As some can imagine, it’s hard to get all of these athletes to embrace yoga and take it seriously.

The thing Roskelley needed everyone to understand was that “your sport is not just your sport” which means that you have another workout outside of normal practice that you have to think about in order to be a sport. complete athlete.

Roskelley needed to find a way to get this message across, and she did.

“I can’t just tell them what poses to take and how to take them,” she said. “I started to explain the reasons. If I start giving them the facts behind every pose and why we’re doing this, not just because I want to, but the reasons why you should feel it, they’ll understand. That first time they see results is when they’re addicted and like it.

One athlete who has surprised Roskelley with her abilities is first-year basketball player Zach Collins, who she believes could possibly hold out in a yoga class in a real studio.

Her response: “I think she’s just nice.”

That said, Collins is the one who takes these yoga sessions seriously. “It’s something that I know athletes are doing all over the world, so I guess I take it really seriously,” he said. “Every time I go to yoga, I sweat by the time I’m done. I’m just trying to do it as hard as I can. I really like it and can see it helps me a lot.

For Collins, in addition to the benefits it brings to his body, it also helps him mentally.

Her favorite part is the meditation part, which allows her to distract herself from everything that is going on in the real world.

While Collins surely enjoys spending time with Roskelley in class, one of the reasons he quickly accepted it is his position in the Zag hierarchy.

“I’m a freshman so I really don’t have a choice but to buy everything here,” he said. “It’s my state of mind.”

Although they may have accepted her lessons, the athletes are by no means giving her an easy life.

The team that she says creates her funniest stories is the men’s basketball team.

“I have to move them and get the boys to the front of the class, I had to bring phones, I have been around the university and people tell me they saw me on someone’s Snapchat even though I know I picked up their phone, ”Roskelley said.

In looking at her rules, there is one aspect of the class that she lets the team control: the music.

“You have to read your band,” she said. “If I’m with a group of boys and I put on my girly, upbeat music, they’ll say, ‘Jordan, what is this?
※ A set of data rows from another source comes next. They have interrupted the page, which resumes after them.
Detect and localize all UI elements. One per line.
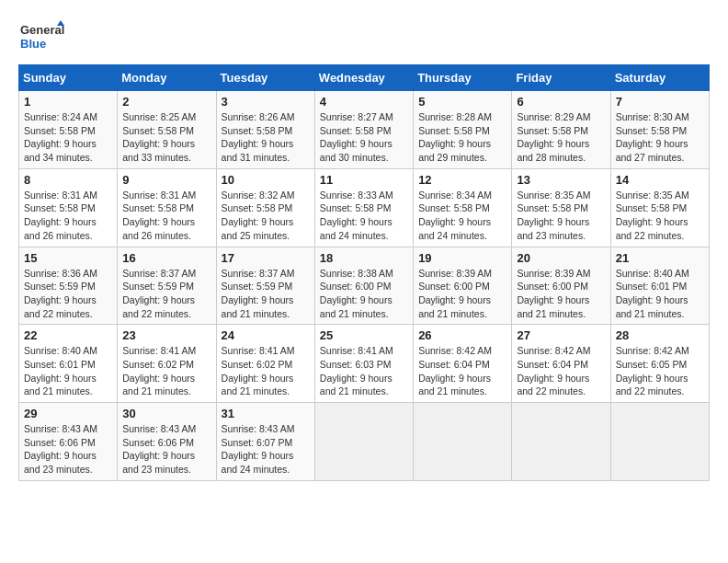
sunset-time: 6:01 PM xyxy=(60,359,96,370)
daylight-label: Daylight: xyxy=(320,373,358,384)
header: General Blue xyxy=(18,18,710,55)
calendar-week-row: 8 Sunrise: 8:31 AM Sunset: 5:58 PM Dayli… xyxy=(19,168,710,247)
day-number: 26 xyxy=(418,328,506,342)
sunrise-time: 8:29 AM xyxy=(555,111,591,122)
calendar-cell: 6 Sunrise: 8:29 AM Sunset: 5:58 PM Dayli… xyxy=(512,91,610,169)
sunset-time: 6:02 PM xyxy=(256,359,292,370)
col-header-wednesday: Wednesday xyxy=(314,65,413,91)
sunset-label: Sunset: xyxy=(24,202,57,213)
sunrise-label: Sunrise: xyxy=(517,268,552,279)
sunrise-label: Sunrise: xyxy=(222,190,257,201)
daylight-label: Daylight: xyxy=(616,294,654,305)
sunset-label: Sunset: xyxy=(320,359,353,370)
daylight-label: Daylight: xyxy=(517,216,554,227)
sunset-label: Sunset: xyxy=(616,125,649,136)
sunrise-label: Sunrise: xyxy=(222,111,257,122)
day-number: 13 xyxy=(517,173,605,187)
calendar-week-row: 29 Sunrise: 8:43 AM Sunset: 6:06 PM Dayl… xyxy=(19,403,710,481)
daylight-label: Daylight: xyxy=(418,373,456,384)
cell-content: Sunrise: 8:31 AM Sunset: 5:58 PM Dayligh… xyxy=(122,189,210,243)
sunrise-time: 8:38 AM xyxy=(358,268,393,279)
sunset-label: Sunset: xyxy=(616,202,649,213)
daylight-label: Daylight: xyxy=(320,138,358,149)
daylight-label: Daylight: xyxy=(222,450,259,461)
day-number: 20 xyxy=(517,251,605,265)
sunset-label: Sunset: xyxy=(122,359,155,370)
day-number: 17 xyxy=(222,251,310,265)
sunset-time: 5:58 PM xyxy=(651,125,687,136)
cell-content: Sunrise: 8:41 AM Sunset: 6:02 PM Dayligh… xyxy=(122,344,210,398)
sunrise-time: 8:39 AM xyxy=(457,268,493,279)
sunrise-label: Sunrise: xyxy=(320,190,356,201)
sunset-time: 5:58 PM xyxy=(454,202,490,213)
sunrise-label: Sunrise: xyxy=(122,268,158,279)
cell-content: Sunrise: 8:34 AM Sunset: 5:58 PM Dayligh… xyxy=(418,189,506,243)
sunset-time: 6:04 PM xyxy=(552,359,588,370)
cell-content: Sunrise: 8:29 AM Sunset: 5:58 PM Dayligh… xyxy=(517,110,605,165)
sunset-time: 5:58 PM xyxy=(256,125,292,136)
sunrise-time: 8:34 AM xyxy=(457,190,493,201)
daylight-label: Daylight: xyxy=(616,216,654,227)
daylight-label: Daylight: xyxy=(418,138,456,149)
day-number: 18 xyxy=(320,251,408,265)
cell-content: Sunrise: 8:33 AM Sunset: 5:58 PM Dayligh… xyxy=(320,189,408,243)
calendar-cell: 21 Sunrise: 8:40 AM Sunset: 6:01 PM Dayl… xyxy=(610,247,709,325)
sunset-label: Sunset: xyxy=(517,281,550,292)
calendar-cell: 2 Sunrise: 8:25 AM Sunset: 5:58 PM Dayli… xyxy=(118,91,216,169)
sunrise-time: 8:36 AM xyxy=(62,268,97,279)
day-number: 11 xyxy=(320,173,408,187)
calendar-week-row: 1 Sunrise: 8:24 AM Sunset: 5:58 PM Dayli… xyxy=(19,91,710,169)
sunset-time: 5:58 PM xyxy=(651,202,687,213)
sunrise-label: Sunrise: xyxy=(320,345,356,356)
sunset-label: Sunset: xyxy=(418,125,451,136)
sunset-label: Sunset: xyxy=(122,281,155,292)
sunrise-label: Sunrise: xyxy=(222,268,257,279)
sunrise-time: 8:40 AM xyxy=(62,345,97,356)
sunset-time: 5:59 PM xyxy=(158,281,194,292)
day-number: 14 xyxy=(616,173,704,187)
sunset-time: 6:00 PM xyxy=(552,281,588,292)
calendar-cell: 27 Sunrise: 8:42 AM Sunset: 6:04 PM Dayl… xyxy=(512,325,610,403)
daylight-label: Daylight: xyxy=(122,450,160,461)
day-number: 29 xyxy=(24,407,112,420)
sunset-label: Sunset: xyxy=(616,281,649,292)
calendar-cell: 1 Sunrise: 8:24 AM Sunset: 5:58 PM Dayli… xyxy=(19,91,118,169)
day-number: 24 xyxy=(222,328,310,342)
col-header-tuesday: Tuesday xyxy=(216,65,314,91)
logo-svg: General Blue xyxy=(18,18,64,55)
sunset-label: Sunset: xyxy=(222,281,255,292)
sunset-label: Sunset: xyxy=(320,125,353,136)
daylight-label: Daylight: xyxy=(222,294,259,305)
calendar-cell: 24 Sunrise: 8:41 AM Sunset: 6:02 PM Dayl… xyxy=(216,325,314,403)
calendar-cell: 5 Sunrise: 8:28 AM Sunset: 5:58 PM Dayli… xyxy=(414,91,512,169)
sunrise-label: Sunrise: xyxy=(222,423,257,434)
calendar-cell: 23 Sunrise: 8:41 AM Sunset: 6:02 PM Dayl… xyxy=(118,325,216,403)
sunrise-time: 8:35 AM xyxy=(654,190,689,201)
daylight-label: Daylight: xyxy=(418,294,456,305)
day-number: 30 xyxy=(122,407,210,420)
cell-content: Sunrise: 8:24 AM Sunset: 5:58 PM Dayligh… xyxy=(24,110,112,165)
col-header-monday: Monday xyxy=(118,65,216,91)
sunrise-time: 8:35 AM xyxy=(555,190,591,201)
cell-content: Sunrise: 8:37 AM Sunset: 5:59 PM Dayligh… xyxy=(122,267,210,321)
daylight-label: Daylight: xyxy=(222,373,259,384)
sunset-time: 5:58 PM xyxy=(158,202,194,213)
sunset-time: 5:59 PM xyxy=(60,281,96,292)
cell-content: Sunrise: 8:43 AM Sunset: 6:07 PM Dayligh… xyxy=(222,422,310,477)
sunrise-label: Sunrise: xyxy=(24,190,60,201)
daylight-label: Daylight: xyxy=(418,216,456,227)
day-number: 25 xyxy=(320,328,408,342)
daylight-label: Daylight: xyxy=(222,216,259,227)
sunrise-time: 8:43 AM xyxy=(259,423,295,434)
sunrise-time: 8:30 AM xyxy=(654,111,689,122)
day-number: 22 xyxy=(24,328,112,342)
daylight-label: Daylight: xyxy=(222,138,259,149)
sunset-label: Sunset: xyxy=(222,125,255,136)
calendar-cell xyxy=(414,403,512,481)
sunset-time: 5:58 PM xyxy=(60,202,96,213)
sunrise-time: 8:37 AM xyxy=(161,268,197,279)
sunset-time: 5:58 PM xyxy=(355,202,391,213)
sunrise-label: Sunrise: xyxy=(517,345,552,356)
cell-content: Sunrise: 8:42 AM Sunset: 6:05 PM Dayligh… xyxy=(616,344,704,398)
cell-content: Sunrise: 8:27 AM Sunset: 5:58 PM Dayligh… xyxy=(320,110,408,165)
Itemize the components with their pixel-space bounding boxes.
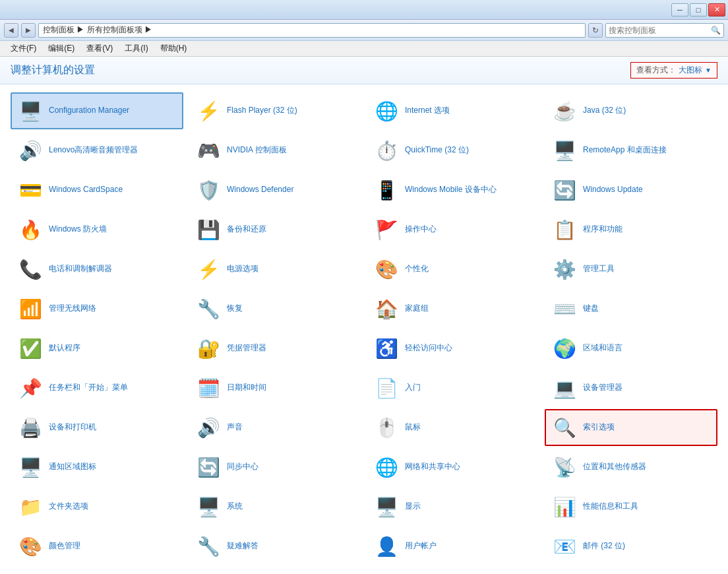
icon-item-programs[interactable]: 📋程序和功能 [545, 211, 717, 248]
icon-item-defender[interactable]: 🛡️Windows Defender [189, 172, 361, 208]
icon-item-system[interactable]: 🖥️系统 [189, 488, 361, 525]
maximize-button[interactable]: □ [690, 3, 707, 16]
icon-label-mobile: Windows Mobile 设备中心 [405, 185, 497, 195]
view-label: 查看方式： [636, 65, 676, 76]
icon-label-internet-options: Internet 选项 [405, 106, 450, 116]
address-bar: ◀ ▶ 控制面板 ▶ 所有控制面板项 ▶ ↻ 🔍 [0, 20, 728, 41]
icon-item-quicktime[interactable]: ⏱️QuickTime (32 位) [367, 132, 539, 169]
icon-item-user-accounts[interactable]: 👤用户帐户 [367, 528, 539, 565]
icon-item-folder-options[interactable]: 📁文件夹选项 [11, 488, 183, 525]
view-current[interactable]: 大图标 [679, 65, 702, 76]
icon-item-personalize[interactable]: 🎨个性化 [367, 251, 539, 288]
icon-item-admin-tools[interactable]: ⚙️管理工具 [545, 251, 717, 288]
view-options[interactable]: 查看方式： 大图标 ▼ [630, 62, 717, 79]
icon-item-action-center[interactable]: 🚩操作中心 [367, 211, 539, 248]
icon-item-mail[interactable]: 📧邮件 (32 位) [545, 528, 717, 565]
icon-item-flash-player[interactable]: ⚡Flash Player (32 位) [189, 92, 361, 129]
refresh-button[interactable]: ↻ [588, 23, 603, 38]
icon-image-backup: 💾 [195, 216, 222, 243]
icon-item-windows-update[interactable]: 🔄Windows Update [545, 172, 717, 208]
icon-item-nvidia[interactable]: 🎮NVIDIA 控制面板 [189, 132, 361, 169]
icon-image-default-programs: ✅ [17, 335, 44, 362]
icon-item-keyboard[interactable]: ⌨️键盘 [545, 290, 717, 327]
icon-item-location[interactable]: 📡位置和其他传感器 [545, 449, 717, 486]
icon-item-backup[interactable]: 💾备份和还原 [189, 211, 361, 248]
icon-item-device-manager[interactable]: 💻设备管理器 [545, 369, 717, 406]
icon-item-mobile[interactable]: 📱Windows Mobile 设备中心 [367, 172, 539, 208]
icon-image-sound: 🔊 [195, 414, 222, 441]
minimize-button[interactable]: ─ [671, 3, 688, 16]
page-title: 调整计算机的设置 [11, 63, 95, 77]
icon-item-getstarted[interactable]: 📄入门 [367, 369, 539, 406]
icon-item-cardspace[interactable]: 💳Windows CardSpace [11, 172, 183, 208]
icon-label-admin-tools: 管理工具 [583, 264, 615, 274]
icon-image-remoteapp: 🖥️ [551, 137, 578, 164]
icon-item-remoteapp[interactable]: 🖥️RemoteApp 和桌面连接 [545, 132, 717, 169]
icon-label-getstarted: 入门 [405, 383, 421, 393]
icon-image-keyboard: ⌨️ [551, 296, 578, 322]
icon-image-quicktime: ⏱️ [373, 137, 400, 164]
icon-item-datetime[interactable]: 🗓️日期和时间 [189, 369, 361, 406]
icon-item-telephone[interactable]: 📞电话和调制解调器 [11, 251, 183, 288]
icon-item-sound[interactable]: 🔊声音 [189, 409, 361, 446]
menu-file[interactable]: 文件(F) [5, 42, 42, 55]
icon-image-power: ⚡ [195, 256, 222, 282]
icon-image-troubleshoot: 🔧 [195, 533, 222, 559]
icon-item-region-lang[interactable]: 🌍区域和语言 [545, 330, 717, 367]
icon-item-speech[interactable]: 🎤语音识别 [11, 567, 183, 574]
icon-item-lenovo-audio[interactable]: 🔊Lenovo高清晰音频管理器 [11, 132, 183, 169]
icon-item-ease-access[interactable]: ♿轻松访问中心 [367, 330, 539, 367]
menu-help[interactable]: 帮助(H) [155, 42, 193, 55]
window-controls: ─ □ ✕ [671, 3, 725, 16]
icon-item-firewall[interactable]: 🔥Windows 防火墙 [11, 211, 183, 248]
icon-item-config-manager[interactable]: 🖥️Configuration Manager [11, 92, 183, 129]
icon-image-firewall: 🔥 [17, 216, 44, 243]
icon-image-nvidia: 🎮 [195, 137, 222, 164]
icon-label-sound: 声音 [227, 422, 243, 433]
icon-item-java[interactable]: ☕Java (32 位) [545, 92, 717, 129]
forward-button[interactable]: ▶ [21, 23, 36, 38]
icon-label-sync: 同步中心 [227, 462, 258, 472]
search-input[interactable] [609, 26, 711, 35]
icon-item-troubleshoot[interactable]: 🔧疑难解答 [189, 528, 361, 565]
icon-image-programs: 📋 [551, 216, 578, 243]
close-button[interactable]: ✕ [708, 3, 725, 16]
icon-item-network[interactable]: 🌐网络和共享中心 [367, 449, 539, 486]
icon-label-location: 位置和其他传感器 [583, 462, 646, 472]
icon-item-notification[interactable]: 🖥️通知区域图标 [11, 449, 183, 486]
icon-image-devices-printers: 🖨️ [17, 414, 44, 441]
address-path[interactable]: 控制面板 ▶ 所有控制面板项 ▶ [38, 23, 586, 38]
icon-item-homegroup[interactable]: 🏠家庭组 [367, 290, 539, 327]
icon-item-performance[interactable]: 📊性能信息和工具 [545, 488, 717, 525]
icon-item-mouse[interactable]: 🖱️鼠标 [367, 409, 539, 446]
icon-item-credential[interactable]: 🔐凭据管理器 [189, 330, 361, 367]
icon-item-recovery[interactable]: 🔧恢复 [189, 290, 361, 327]
menu-view[interactable]: 查看(V) [81, 42, 118, 55]
icon-item-default-programs[interactable]: ✅默认程序 [11, 330, 183, 367]
icon-label-windows-update: Windows Update [583, 185, 643, 195]
icon-item-index-options[interactable]: 🔍索引选项 [545, 409, 717, 446]
icon-item-color-mgmt[interactable]: 🎨颜色管理 [11, 528, 183, 565]
menu-tools[interactable]: 工具(I) [119, 42, 153, 55]
icon-item-wireless[interactable]: 📶管理无线网络 [11, 290, 183, 327]
icon-label-datetime: 日期和时间 [227, 383, 266, 393]
icon-item-desktop-gadgets[interactable]: 🖥️桌面小工具 [189, 567, 361, 574]
menu-edit[interactable]: 编辑(E) [43, 42, 80, 55]
icon-label-mouse: 鼠标 [405, 422, 421, 433]
icon-item-sync[interactable]: 🔄同步中心 [189, 449, 361, 486]
icon-item-power[interactable]: ⚡电源选项 [189, 251, 361, 288]
icon-image-user-accounts: 👤 [373, 533, 400, 559]
icon-item-fonts[interactable]: 🔤字体 [545, 567, 717, 574]
icon-item-devices-printers[interactable]: 🖨️设备和打印机 [11, 409, 183, 446]
icon-item-autoplay[interactable]: ▶️自动播放 [367, 567, 539, 574]
menu-bar: 文件(F) 编辑(E) 查看(V) 工具(I) 帮助(H) [0, 41, 728, 57]
icon-item-display[interactable]: 🖥️显示 [367, 488, 539, 525]
icon-image-windows-update: 🔄 [551, 177, 578, 203]
icon-item-taskbar[interactable]: 📌任务栏和「开始」菜单 [11, 369, 183, 406]
icon-item-internet-options[interactable]: 🌐Internet 选项 [367, 92, 539, 129]
icon-image-getstarted: 📄 [373, 375, 400, 401]
back-button[interactable]: ◀ [4, 23, 18, 38]
icon-image-network: 🌐 [373, 454, 400, 480]
icon-label-device-manager: 设备管理器 [583, 383, 622, 393]
icon-label-power: 电源选项 [227, 264, 258, 274]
So now my okay is, I’m going to let them control the music as long as they stretch. But they’re gonna serenade me and rap me all the time, it’s fun.

While this all sounds like fun and playful, this job brings a certain fulfillment to Roskelley.

“Coming out of track and field myself, I would have liked to have had that available to me,” she said. “When you come in as an athlete, you drive all the time. They push all the time to improve athletically so it’s a fun group to work with. I don’t teach in the studio for a reason. I love working with children, I love working with athletes.